聡子が香花に手を引かれるようにして断酒会の更生施設を訪れたのは、それから1週間ほど後のことだった。
聡子の自宅から2駅ほどの離れた、駅から歩いて10分ほどの閑静な所に、NPO法人の断酒施設はあった。近くには小川の流れる小さな公園があった。
そこで小さな子供たちが戯れていた。世間の喧騒とは無縁の空間だった。
施設は平屋建てで、玄関には「さいわい断酒会」と刻まれた年季の入った木彫の表札がかかっていた。施設長はみるからに人の良さそうな白いあご鬚を蓄えた、痩せた老人で、明らかにアルコール中毒からの生還者のような風情が漂っていた。
「さいわい断酒会」には、聡子のような30半ばの女性もいれば、20歳そこそこの若い男性や80近い高齢者もいた。通いでカウンセリングを受ける者もいれば、泊り込みで本格的な断酒治療を行う者もいた。
そこは世の中の縮図のようなところだった。
日々の生活に疲れ酒に溺れた者、逆に、経済力があっても社会の懊悩を抱え酒に逃げた者。誰もがみな一様に将来を悲観し、生きる目的を見い出せないでいた。
それは聡子も同じであった。人生の目標と呼べるようなものが何もなかった。
それさえあれば、断酒も容易だったかも知れないが。
最初、聡子は隣の友人の花村みずきのカラオケのエコーでそれがよく聞き取れなかった。
が、仮りにそれが自分の携帯であったとしても、いちいちバックから取り出し、確かめるのも面倒くさかった。
ちょうどサビのいい感じのところで、酔いが回っているのだ。しばらくそれに身を委ねていたかった。
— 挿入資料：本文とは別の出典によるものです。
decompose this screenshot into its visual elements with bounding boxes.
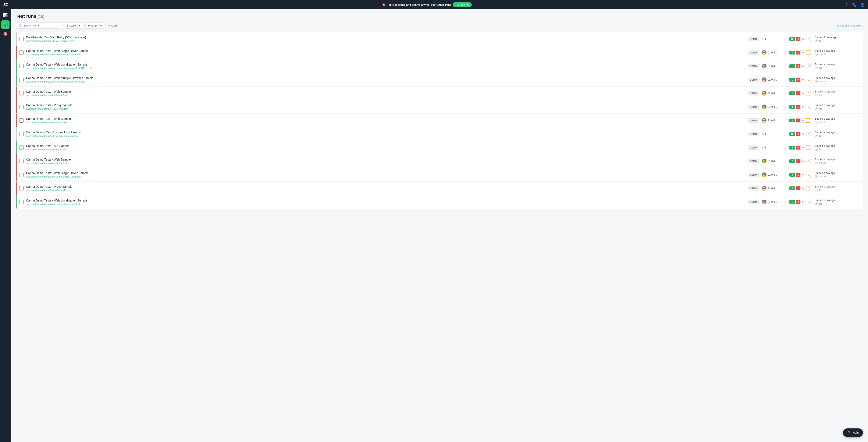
row-select-checkbox[interactable] xyxy=(19,91,24,95)
row-select-checkbox[interactable] xyxy=(19,78,24,82)
settings-icon[interactable]: 🔧 xyxy=(852,3,856,7)
row-env: DEMO xyxy=(745,64,762,68)
row-status-border xyxy=(16,32,17,46)
run-path[interactable]: qaprosoft/carina-demo/Web-Demo-Test xyxy=(26,162,67,165)
row-context-menu-button[interactable]: ⋮ xyxy=(853,186,859,191)
row-select-checkbox[interactable] xyxy=(19,146,24,150)
stat-failed: 1 xyxy=(796,51,800,55)
row-env: DEMO xyxy=(745,200,762,204)
row-context-menu-button[interactable]: ⋮ xyxy=(853,50,859,55)
run-path[interactable]: qaprosoft/carina-demo/Proxy-Demo-Test xyxy=(26,189,68,191)
platform-filter-button[interactable]: Platform ▼ xyxy=(85,23,105,29)
run-title[interactable]: Carina Demo Tests - Web Sample xyxy=(26,117,745,120)
row-platform: API xyxy=(762,132,789,136)
sidebar-item-analytics[interactable]: 📊 xyxy=(1,11,9,20)
row-select-checkbox[interactable] xyxy=(19,132,24,136)
run-path[interactable]: qaprosoft/carina-demo/Web-Demo-Single-Dr… xyxy=(26,175,81,178)
row-select-checkbox[interactable] xyxy=(19,159,24,163)
browser-filter-button[interactable]: Browser ▼ xyxy=(64,23,84,29)
run-title[interactable]: Carina Demo Tests - Web Sample xyxy=(26,158,745,161)
run-path[interactable]: qaprosoft/carina-demo/Web-Demo-Single-Dr… xyxy=(26,53,81,56)
run-path[interactable]: qaprosoft/carina-demo/Proxy-Demo-Test xyxy=(26,108,68,110)
run-title[interactable]: Carina Demo Tests - Web Sample xyxy=(26,90,745,93)
run-path[interactable]: qaprosoft/carina-demo/Web-Multiple-Brows… xyxy=(26,80,85,83)
run-title[interactable]: Carina Demo - Test Custom Jobs Params xyxy=(26,131,745,134)
row-select-checkbox[interactable] xyxy=(19,118,24,123)
more-filter-button[interactable]: + More xyxy=(107,23,119,28)
duration-value: 5s xyxy=(818,148,821,151)
run-title[interactable]: Carina Demo Tests - API Sample xyxy=(26,144,745,148)
run-path[interactable]: qaprosoft/carina-demo/Web-Demo-Test xyxy=(26,121,67,124)
row-info: Carina Demo Tests - Web Multiple Browser… xyxy=(26,76,745,83)
row-context-menu-button[interactable]: ⋮ xyxy=(853,105,859,109)
run-path[interactable]: qaprosoft/carina-demo/Web-Demo-Test xyxy=(26,94,67,96)
row-context-menu-button[interactable]: ⋮ xyxy=(853,64,859,68)
more-label: More xyxy=(111,24,118,27)
row-context-menu-button[interactable]: ⋮ xyxy=(853,118,859,123)
run-title[interactable]: Carina Demo Tests - Proxy Sample xyxy=(26,104,745,107)
topbar-promo: 🎯 Test reporting and analysis with Zebru… xyxy=(382,2,472,7)
row-time: Started a day ago 🕐 3m 13s xyxy=(815,90,853,96)
row-context-menu-button[interactable]: ⋮ xyxy=(853,172,859,177)
run-duration: 🕐 1m 20s xyxy=(815,80,853,83)
stat-aborted: 0 xyxy=(806,64,811,68)
try-for-free-button[interactable]: Try for Free xyxy=(453,2,472,7)
stat-box: 0 0 xyxy=(796,200,805,204)
table-row: Carina Demo Tests - Web Sample qaprosoft… xyxy=(16,114,863,127)
run-title[interactable]: Carina Demo Tests - Web Localization Sam… xyxy=(26,63,745,66)
help-button[interactable]: ❓ Help xyxy=(843,429,863,437)
run-title[interactable]: Carina Demo Tests - Web Single Driver Sa… xyxy=(26,171,745,175)
env-badge: DEMO xyxy=(748,173,759,177)
run-duration: 🕐 1m 13s xyxy=(815,53,853,56)
run-path[interactable]: qaprosoft/carina-demo/API-DataProvider-R… xyxy=(26,40,74,42)
show-saved-filters-button[interactable]: Show all saved filters xyxy=(837,24,863,27)
run-title[interactable]: Carina Demo Tests - Proxy Sample xyxy=(26,185,745,188)
duration-value: 1m 20s xyxy=(818,80,826,83)
row-select-checkbox[interactable] xyxy=(19,37,24,41)
row-stats: 3 1 0 0 xyxy=(789,51,815,55)
locale-badge: 🌐 en_US xyxy=(81,67,92,69)
sidebar-item-targets[interactable]: 🎯 xyxy=(1,30,9,38)
help-icon[interactable]: ? xyxy=(846,3,848,7)
row-select-checkbox[interactable] xyxy=(19,51,24,55)
stat-box: 0 0 xyxy=(796,78,805,82)
run-title[interactable]: Carina Demo Tests - Web Localization Sam… xyxy=(26,199,745,202)
row-context-menu-button[interactable]: ⋮ xyxy=(853,132,859,136)
row-context-menu-button[interactable]: ⋮ xyxy=(853,91,859,96)
api-label: API xyxy=(762,37,766,40)
user-icon[interactable]: 👤 xyxy=(860,3,865,7)
search-box[interactable]: 🔍 xyxy=(16,23,62,29)
search-input[interactable] xyxy=(24,24,60,27)
row-select-checkbox[interactable] xyxy=(19,186,24,190)
table-row: DataProvider Test With Retry (50% pass r… xyxy=(16,32,863,46)
run-title[interactable]: DataProvider Test With Retry (50% pass r… xyxy=(26,36,745,39)
row-context-menu-button[interactable]: ⋮ xyxy=(853,159,859,164)
row-select-checkbox[interactable] xyxy=(19,64,24,68)
row-select-checkbox[interactable] xyxy=(19,200,24,204)
clock-icon: 🕐 xyxy=(815,53,818,56)
row-select-checkbox[interactable] xyxy=(19,173,24,177)
row-info: DataProvider Test With Retry (50% pass r… xyxy=(26,36,745,42)
row-select-checkbox[interactable] xyxy=(19,105,24,109)
table-row: Carina Demo Tests - Web Sample qaprosoft… xyxy=(16,87,863,100)
sidebar-item-collapse[interactable]: → xyxy=(1,431,9,439)
stat-passed: 3 xyxy=(789,173,795,177)
row-context-menu-button[interactable]: ⋮ xyxy=(853,37,859,41)
row-context-menu-button[interactable]: ⋮ xyxy=(853,145,859,150)
chrome-icon xyxy=(762,172,767,177)
run-path[interactable]: qaprosoft/carina-demo/API-CustomParams-D… xyxy=(26,135,78,137)
run-path[interactable]: qaprosoft/carina-demo/API-Demo-Test xyxy=(26,148,66,151)
sidebar-item-launches[interactable]: 🚀 xyxy=(1,20,9,29)
duration-value: 2s xyxy=(818,39,821,42)
logo[interactable]: ZZ xyxy=(3,3,8,7)
row-context-menu-button[interactable]: ⋮ xyxy=(853,78,859,82)
stat-box: 1 0 xyxy=(796,173,805,177)
run-path[interactable]: qaprosoft/carina-demo/Web-Localization-D… xyxy=(26,67,80,69)
row-context-menu-button[interactable]: ⋮ xyxy=(853,200,859,204)
run-title[interactable]: Carina Demo Tests - Web Multiple Browser… xyxy=(26,76,745,80)
run-title[interactable]: Carina Demo Tests - Web Single Driver Sa… xyxy=(26,49,745,53)
row-info: Carina Demo Tests - Web Sample qaprosoft… xyxy=(26,158,745,165)
stat-passed: 1 xyxy=(789,64,795,68)
run-path[interactable]: qaprosoft/carina-demo/Web-Localization-D… xyxy=(26,203,80,205)
platform-version: 91.0.4... xyxy=(768,65,777,68)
聡子は大学時代の友人と久しぶりに会い、三宮のカラオケ店で酔いしれた。
「香花ちゃん、どうしたの、まだ飲みが足りないわよ」
聡子はそう言って、隣でソファに斜めにもたれかかっている泉田香花の肩を揺すった。
「今、誰かの携帯がブルブルしてなかった」
泉田はゆっくり体を起こしながら小さなあくびをもらした。
「そんなのどうでもいいじゃない、さあ、もっと飲もうよ、歌って歌って」
聡子は香花にマイクを持たせて手拍子で促した。
「もう、サトちゃんたら、しょうがないんだから」
泉田はゆっくり身を起こすと、おもむろにマイクを取り、お気に入りの歌を選曲し、情感たっぷりに歌い始めた。
「サトちゃんのところはうまくいってるの」
花村みづきが聡子に据わった目で聞いた。
「相変わらず、可もなく不可もなく」
吐き捨てるように聡子は返した。そういえばさっきから耳につく携帯の振動音。それが自分のバックからのものであることに聡子はようやく気がついた。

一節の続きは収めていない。